Emploi : les CDD continuent d’augmenter, les CDI de chuter
Au premier trimestre 2026, le secteur privé français a enregistré 6,58 millions de contrats signés, marquant une progression de 0,9 % par rapport aux trois mois précédents. Ce chiffre illustre une tendance marquée vers la flexibilité dans les stratégies de recrutement des entreprises. En effet, les contrats à durée déterminée (CDD) représentent désormais 85 % des embauches, avec 5,61 millions de CDD signés, en hausse de 1,1 %. En revanche, les contrats à durée indéterminée (CDI) continuent de diminuer, atteignant 964 300 contrats, soit une baisse de 0,7 %.
Cette évolution témoigne d’une transformation profonde des pratiques de gestion des ressources humaines en France, où l’engagement à long terme cède la place à une recherche accrue de réactivité face aux incertitudes économiques. Les entreprises choisissent de privilégier des structures de coûts variables, permettant d’ajuster rapidement leurs effectifs aux fluctuations de la demande.
Les données du ministère du Travail révèlent également que le recul des CDI s’accompagne d’une augmentation de 0,4 % des fins de contrats permanents, indiquant une rationalisation des emplois stables. Ainsi, les entreprises semblent adopter une stratégie consistant à maintenir un noyau restreint de collaborateurs en CDI, tout en recourant massivement à des CDD pour répondre à leurs besoins ponctuels.
Cette tendance à la flexibilité est particulièrement visible dans certains secteurs. Le domaine de l’information et de la communication affiche un repli significatif de ses mouvements de main-d’œuvre, tandis que le tertiaire non marchand, notamment la santé et l’éducation, connaît une forte dynamique de recrutement, soutenue par des besoins structurels et des financements publics stables.
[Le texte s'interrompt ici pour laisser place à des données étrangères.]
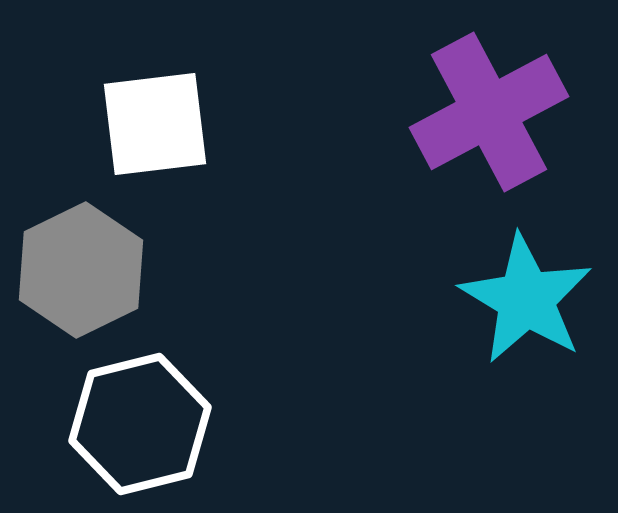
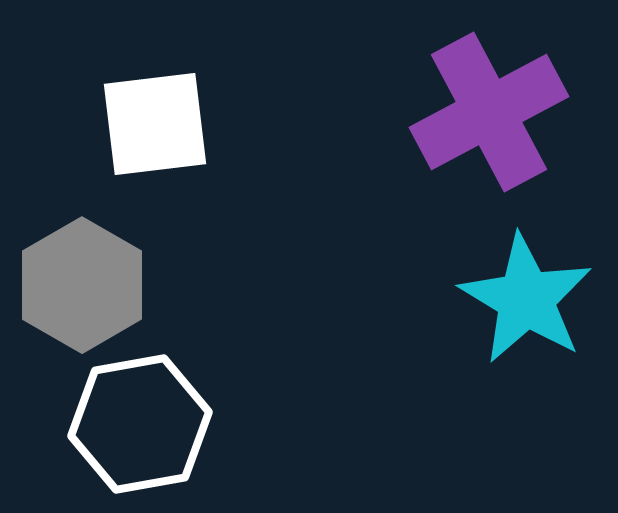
gray hexagon: moved 1 px right, 15 px down; rotated 4 degrees counterclockwise
white hexagon: rotated 4 degrees clockwise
Le premier trimestre 2026 souligne également une situation préoccupante : le nombre de contrats ayant pris fin (6,57 millions) est presque identique à celui des contrats signés, illustrant un marché du travail en rotation constante. Ce phénomène pose un défi majeur pour les directions des ressources humaines, qui doivent gérer un turnover élevé tout en maintenant la stabilité des équipes.